Study participants were 1,411 college women, consisting of 37% whites, 22% Asian Americans, 21% African-Americans, 14% Hispanics, and 6% other ethnic/racial groups. The women ranged in age from eighteen to sixty years, with a median age of twenty-one (half were younger than twenty-one and half were older than twenty-one).
About one-quarter (26%) of the women reported at least one incident of childhood sexual abuse, 27% reported childhood physical abuse, and 54% reported one or more other traumatic experiences. The authors found no statistical difference in women who reported experiencing "a time when they could not remember" sexual abuse (14%) and physical abuse (11%). Compared to women who temporarily "forgot" having experienced other types of trauma (6%), those who reported sexual abuse and multiple traumas experienced temporary forgetting at much higher rates, 14% and 17%, respectively.

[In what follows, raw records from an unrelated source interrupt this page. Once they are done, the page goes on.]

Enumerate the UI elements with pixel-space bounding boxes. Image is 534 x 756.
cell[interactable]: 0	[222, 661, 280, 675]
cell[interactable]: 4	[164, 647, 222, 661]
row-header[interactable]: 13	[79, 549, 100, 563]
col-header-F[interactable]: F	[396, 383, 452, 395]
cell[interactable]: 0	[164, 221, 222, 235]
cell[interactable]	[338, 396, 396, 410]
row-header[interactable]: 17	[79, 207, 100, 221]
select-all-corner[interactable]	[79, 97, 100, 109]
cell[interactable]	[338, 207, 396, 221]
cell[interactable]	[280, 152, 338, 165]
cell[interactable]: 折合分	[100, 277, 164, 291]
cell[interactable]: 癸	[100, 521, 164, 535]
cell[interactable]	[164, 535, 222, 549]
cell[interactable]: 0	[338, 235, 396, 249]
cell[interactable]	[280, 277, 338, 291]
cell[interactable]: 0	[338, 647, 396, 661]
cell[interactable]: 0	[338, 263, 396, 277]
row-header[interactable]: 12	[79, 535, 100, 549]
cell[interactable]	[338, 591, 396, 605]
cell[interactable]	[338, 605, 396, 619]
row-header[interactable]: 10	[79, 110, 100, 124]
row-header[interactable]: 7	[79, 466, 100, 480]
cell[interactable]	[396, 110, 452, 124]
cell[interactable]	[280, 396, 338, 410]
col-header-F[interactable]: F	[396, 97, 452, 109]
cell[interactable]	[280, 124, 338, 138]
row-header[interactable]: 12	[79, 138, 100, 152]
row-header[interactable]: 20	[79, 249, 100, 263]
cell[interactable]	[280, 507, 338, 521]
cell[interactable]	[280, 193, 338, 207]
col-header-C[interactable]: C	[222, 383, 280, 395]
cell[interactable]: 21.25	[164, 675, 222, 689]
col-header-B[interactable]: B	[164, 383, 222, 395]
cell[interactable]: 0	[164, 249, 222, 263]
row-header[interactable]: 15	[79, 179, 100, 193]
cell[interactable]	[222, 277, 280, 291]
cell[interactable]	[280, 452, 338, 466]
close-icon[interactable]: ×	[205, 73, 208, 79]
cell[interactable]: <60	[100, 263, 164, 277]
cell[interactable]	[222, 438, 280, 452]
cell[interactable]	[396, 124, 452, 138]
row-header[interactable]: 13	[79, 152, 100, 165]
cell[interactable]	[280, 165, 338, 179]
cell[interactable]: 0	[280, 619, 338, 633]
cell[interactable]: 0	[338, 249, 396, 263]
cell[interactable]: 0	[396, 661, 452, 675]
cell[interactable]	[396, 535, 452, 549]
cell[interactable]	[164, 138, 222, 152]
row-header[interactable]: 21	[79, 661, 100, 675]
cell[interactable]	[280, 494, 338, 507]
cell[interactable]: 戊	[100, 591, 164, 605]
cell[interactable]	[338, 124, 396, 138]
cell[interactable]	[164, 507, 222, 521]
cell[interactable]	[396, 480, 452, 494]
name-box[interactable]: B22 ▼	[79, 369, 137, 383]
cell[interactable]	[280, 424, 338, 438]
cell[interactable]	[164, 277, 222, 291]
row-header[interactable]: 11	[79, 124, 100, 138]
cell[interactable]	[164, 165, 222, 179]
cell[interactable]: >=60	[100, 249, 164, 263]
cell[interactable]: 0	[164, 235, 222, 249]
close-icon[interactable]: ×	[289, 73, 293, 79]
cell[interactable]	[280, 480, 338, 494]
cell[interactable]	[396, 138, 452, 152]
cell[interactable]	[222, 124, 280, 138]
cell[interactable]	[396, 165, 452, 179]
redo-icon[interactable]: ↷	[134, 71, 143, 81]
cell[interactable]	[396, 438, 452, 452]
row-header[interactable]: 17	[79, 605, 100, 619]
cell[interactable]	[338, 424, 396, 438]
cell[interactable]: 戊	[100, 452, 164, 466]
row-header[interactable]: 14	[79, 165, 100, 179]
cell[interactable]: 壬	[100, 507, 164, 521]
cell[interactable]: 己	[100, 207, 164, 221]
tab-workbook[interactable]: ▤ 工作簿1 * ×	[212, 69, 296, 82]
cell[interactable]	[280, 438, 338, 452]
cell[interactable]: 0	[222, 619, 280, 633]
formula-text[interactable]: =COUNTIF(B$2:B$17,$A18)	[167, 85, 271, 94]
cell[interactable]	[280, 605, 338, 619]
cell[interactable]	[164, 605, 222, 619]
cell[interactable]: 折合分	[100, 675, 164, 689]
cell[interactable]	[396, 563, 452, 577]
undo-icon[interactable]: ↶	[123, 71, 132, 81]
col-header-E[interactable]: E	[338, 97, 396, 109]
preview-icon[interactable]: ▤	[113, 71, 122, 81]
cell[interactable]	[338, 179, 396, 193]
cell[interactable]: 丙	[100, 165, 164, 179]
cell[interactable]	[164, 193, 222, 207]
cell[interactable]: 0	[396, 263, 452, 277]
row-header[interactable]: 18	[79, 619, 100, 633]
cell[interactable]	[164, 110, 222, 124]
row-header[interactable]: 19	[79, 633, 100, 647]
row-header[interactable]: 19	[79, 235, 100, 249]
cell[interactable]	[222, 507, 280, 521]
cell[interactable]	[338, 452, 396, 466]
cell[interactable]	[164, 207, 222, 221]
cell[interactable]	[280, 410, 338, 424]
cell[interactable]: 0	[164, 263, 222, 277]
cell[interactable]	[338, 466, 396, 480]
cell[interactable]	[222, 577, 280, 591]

A majority of participants attributed their temporary forgetting to mechanisms other than the "classic Freudian repression" (complete lack of conscious memories and forgetting these memories, followed by memory recovery of the abuse or trauma). These mechanisms included active cognitive avoidance (actively not thinking of abuse or trauma), retrieval failure (simple forgetting), and relabeling (looking at an experience in a different light "because its negative implications are less likely to be understood during childhood"). Epstein and Bottoms concluded that, when they counted only women who reported classic Freudian repression, just 4%, or two sexual abuse victims; 10%, or three physical abuse victims; and 11%, or four victims of other traumas, represented such repression. Nevertheless, the authors pointed out that they were not claiming that repression does not occur.